Поначалу все было как обычно, ничего неожиданного.
Я говорил с сестрой по телефону и представлял, как она сидит за письменным столом у окна своей комнаты в Акакаве, как лучи солнца проникают сквозь занавеску и бросают каштановые блики на ее длинные темные волосы. Она задавала мне вопрос за вопросом, а я просто бубнил односложные ответы, мечтая поскорее закончить наш разговор. Но потом, прямо на моих глазах, она рассыпалась и превратилась в прах.
Я проснулся в черном седане; этот сон мог легко выскользнуть из моей памяти, если бы у меня на коленях не стояла белая фарфоровая урна с изображенными на ней хризантемами и летящей кукушкой. В урне был прах моей сестры, Кеико Ишиды, которой на момент смерти было всего тридцать три года.
– Еще долго ехать? – спросил я, ослабив галстук.
– Мы почти на месте, – ответил Хонда.
– Может, включишь музыку?
– Конечно, – ответил он и щелкнул клавишей.
По радио зазвучала «Summertime» Билли Холидей.
Для раннего пятничного вечера поездка шла гладко. Солнце висело еще высоко, впереди не было видно пробок. Даже музыка располагала к релаксу, под такую хочется барабанить пальцами, отбивая ритм.
Мои пальцы невольно стиснули гладкие стенки урны, похожей на невысокую цилиндрическую вазу. Хонда бросил на меня быстрый взгляд и снова направил свое внимание на дорогу.
– Кеико любила джаз, – сказал он.
Я кивнул, не в силах вымолвить ни слова. Ее коллекция, маленькая стопка кассет – что теперь будет с ними?
– Забавно, но она не могла назвать практически ни одного джазового музыканта, – продолжал Хонда.
Я кашлянул.
– Не обязательно быть эрудитом, чтобы ценить джаз.
– Верно сказано, Ишида.
Вообще-то эти слова когда-то сказала мне по телефону сестра.
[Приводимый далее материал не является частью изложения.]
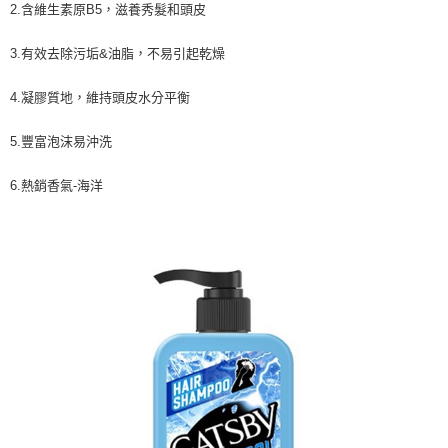
2.含維生素原B5，滋養秀髮和頭皮
3.有效去除污垢&油脂，不易引起乾燥
4.凝膠質地，維持頭皮水分平衡
5.豐富泡沫易沖洗
6.熱銷香氣-海洋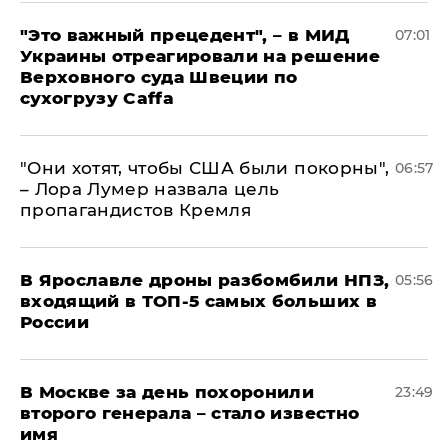
"Это важный прецедент", – в МИД
07:01
Украины отреагировали на решение
Верховного суда Швеции по
сухогрузу Caffa
"Они хотят, чтобы США были покорны",
06:57
– Лора Лумер назвала цель
пропагандистов Кремля
В Ярославле дроны разбомбили НПЗ,
05:56
входящий в ТОП-5 самых больших в
России
В Москве за день похоронили
23:49
второго генерала – стало известно
имя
Я живо представил, как она сидела за письменным столом, как ее рука теребила телефонный шнур. С самоуверенной улыбкой она пробормотала:
– Не обязательно быть эрудитом, чтобы ценить джаз.
Странно, что эта картинка врезалась в мой мозг, хотя я никогда не видел комнату сестры – даже не представлял себе, как она выглядела.
– Все, приехали, – сообщил Хонда, когда автомобиль остановился возле отеля «Кацураги».
– Спасибо, что помог устроить поминки, – поблагодарил я.
– Не стоит благодарности. Когда-то Кеико много сделала для меня.
Я кивнул и вылез из машины, сжимая урну. Я уже входил в отель, когда услышал за спиной голос Хонды:
– Ишида!
Я обернулся. Хонда опустил стекло.
– Что ты собираешься делать с… – Он почесал в затылке и взглянул на урну.
– Еще не решил.
– Если хочешь рассеять пепел над морем, мы можем обратиться к работникам крематория. Они возьмут недорого.
– Нет, не годится, – возразил я. – Сестра боялась воды. Она не умела плавать.
Хонда и моя сестра вместе преподавали в школе экстерна[1]. Это он заказал для меня номер в отеле.
– С мебелью там очень скромно, но зато отель дешевый и вполне приличный, – сообщил Хонда, и это описание было абсолютно точным. Широкая кровать, маленький телевизор, гардероб, туалетный столик со стулом – вот и все. Мебель старая, но сносная. Сравнительно чисто, хотя присутствовал затхлый запашок. При номере – ванная комната.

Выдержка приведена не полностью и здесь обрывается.